| Action item |
Where the word "продукции" appears in a line below, copy the whole line.

[Saved data entries]
####################

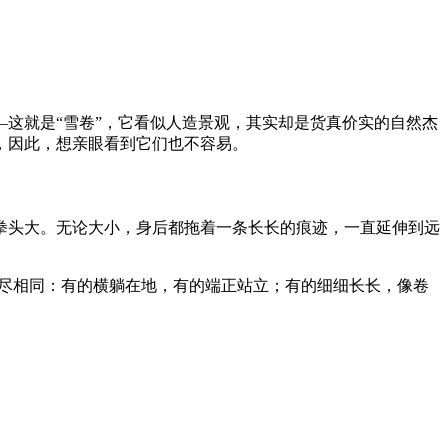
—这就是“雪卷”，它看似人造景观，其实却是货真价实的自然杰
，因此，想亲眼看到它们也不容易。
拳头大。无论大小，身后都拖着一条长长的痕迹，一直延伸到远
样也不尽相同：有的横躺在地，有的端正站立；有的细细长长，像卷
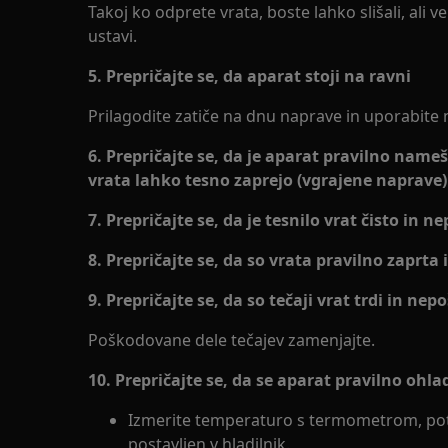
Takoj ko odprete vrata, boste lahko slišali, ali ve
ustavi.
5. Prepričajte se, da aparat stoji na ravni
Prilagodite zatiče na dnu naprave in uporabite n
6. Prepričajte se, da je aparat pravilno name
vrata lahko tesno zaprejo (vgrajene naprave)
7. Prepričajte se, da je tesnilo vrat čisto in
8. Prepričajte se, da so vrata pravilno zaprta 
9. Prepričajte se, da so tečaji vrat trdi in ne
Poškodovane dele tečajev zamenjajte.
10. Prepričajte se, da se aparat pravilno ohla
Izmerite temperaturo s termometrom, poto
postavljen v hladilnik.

####################

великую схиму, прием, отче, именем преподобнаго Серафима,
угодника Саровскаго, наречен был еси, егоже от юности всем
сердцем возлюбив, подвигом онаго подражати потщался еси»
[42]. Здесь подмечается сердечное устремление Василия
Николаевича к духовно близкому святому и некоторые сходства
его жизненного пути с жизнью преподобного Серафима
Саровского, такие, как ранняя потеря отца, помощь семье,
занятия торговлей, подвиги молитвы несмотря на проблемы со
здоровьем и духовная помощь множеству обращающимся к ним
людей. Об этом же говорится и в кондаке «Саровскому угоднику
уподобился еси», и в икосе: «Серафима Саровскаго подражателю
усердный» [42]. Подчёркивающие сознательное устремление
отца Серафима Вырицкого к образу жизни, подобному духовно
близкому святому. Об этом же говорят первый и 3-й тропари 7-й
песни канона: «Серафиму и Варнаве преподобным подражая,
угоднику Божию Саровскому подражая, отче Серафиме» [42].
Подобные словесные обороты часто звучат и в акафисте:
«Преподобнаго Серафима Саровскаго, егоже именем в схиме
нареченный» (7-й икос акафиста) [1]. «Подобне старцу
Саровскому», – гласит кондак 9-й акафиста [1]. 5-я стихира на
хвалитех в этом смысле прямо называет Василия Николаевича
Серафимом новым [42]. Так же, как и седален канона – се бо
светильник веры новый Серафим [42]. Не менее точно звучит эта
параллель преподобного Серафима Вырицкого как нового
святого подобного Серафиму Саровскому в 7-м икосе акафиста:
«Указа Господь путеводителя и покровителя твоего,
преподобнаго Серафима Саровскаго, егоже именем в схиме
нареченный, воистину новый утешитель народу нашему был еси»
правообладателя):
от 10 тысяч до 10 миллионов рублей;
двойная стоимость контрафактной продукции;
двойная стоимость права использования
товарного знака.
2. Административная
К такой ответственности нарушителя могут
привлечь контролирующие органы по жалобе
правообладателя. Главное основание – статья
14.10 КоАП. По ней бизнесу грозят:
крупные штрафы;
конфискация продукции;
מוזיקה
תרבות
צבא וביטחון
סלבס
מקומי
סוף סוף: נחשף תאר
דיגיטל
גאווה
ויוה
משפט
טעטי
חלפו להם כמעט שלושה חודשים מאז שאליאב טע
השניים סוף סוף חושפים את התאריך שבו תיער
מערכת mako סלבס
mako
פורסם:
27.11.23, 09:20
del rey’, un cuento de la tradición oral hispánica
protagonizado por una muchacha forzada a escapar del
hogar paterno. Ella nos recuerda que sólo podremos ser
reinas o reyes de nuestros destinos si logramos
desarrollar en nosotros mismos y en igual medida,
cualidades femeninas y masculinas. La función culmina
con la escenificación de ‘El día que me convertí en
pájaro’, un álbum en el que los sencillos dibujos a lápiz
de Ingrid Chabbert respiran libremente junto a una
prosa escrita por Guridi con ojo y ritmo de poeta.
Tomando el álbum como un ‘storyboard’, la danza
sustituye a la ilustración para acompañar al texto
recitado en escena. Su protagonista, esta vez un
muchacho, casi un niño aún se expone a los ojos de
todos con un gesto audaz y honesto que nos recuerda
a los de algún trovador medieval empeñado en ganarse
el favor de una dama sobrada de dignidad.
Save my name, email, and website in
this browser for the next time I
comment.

####################

| Written answer |
двойная стоимость контрафактной продукции;
конфискация продукции;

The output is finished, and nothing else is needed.